• **Assignment**
Word for word, return the entries listed below.

═══ Entries shown ═══

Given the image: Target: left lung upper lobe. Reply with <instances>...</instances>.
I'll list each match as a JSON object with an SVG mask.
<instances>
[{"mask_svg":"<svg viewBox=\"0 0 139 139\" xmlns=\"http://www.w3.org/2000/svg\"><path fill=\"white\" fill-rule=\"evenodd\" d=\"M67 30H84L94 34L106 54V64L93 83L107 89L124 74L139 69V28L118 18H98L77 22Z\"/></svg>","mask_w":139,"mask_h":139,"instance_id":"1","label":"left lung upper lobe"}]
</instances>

═══

• **Answer for this exercise**
Given the image: Target: left lung upper lobe. Reply with <instances>...</instances>.
I'll list each match as a JSON object with an SVG mask.
<instances>
[{"mask_svg":"<svg viewBox=\"0 0 139 139\" xmlns=\"http://www.w3.org/2000/svg\"><path fill=\"white\" fill-rule=\"evenodd\" d=\"M67 30H84L94 34L106 54V64L93 83L107 89L124 74L139 69V28L118 18H98L77 22Z\"/></svg>","mask_w":139,"mask_h":139,"instance_id":"1","label":"left lung upper lobe"}]
</instances>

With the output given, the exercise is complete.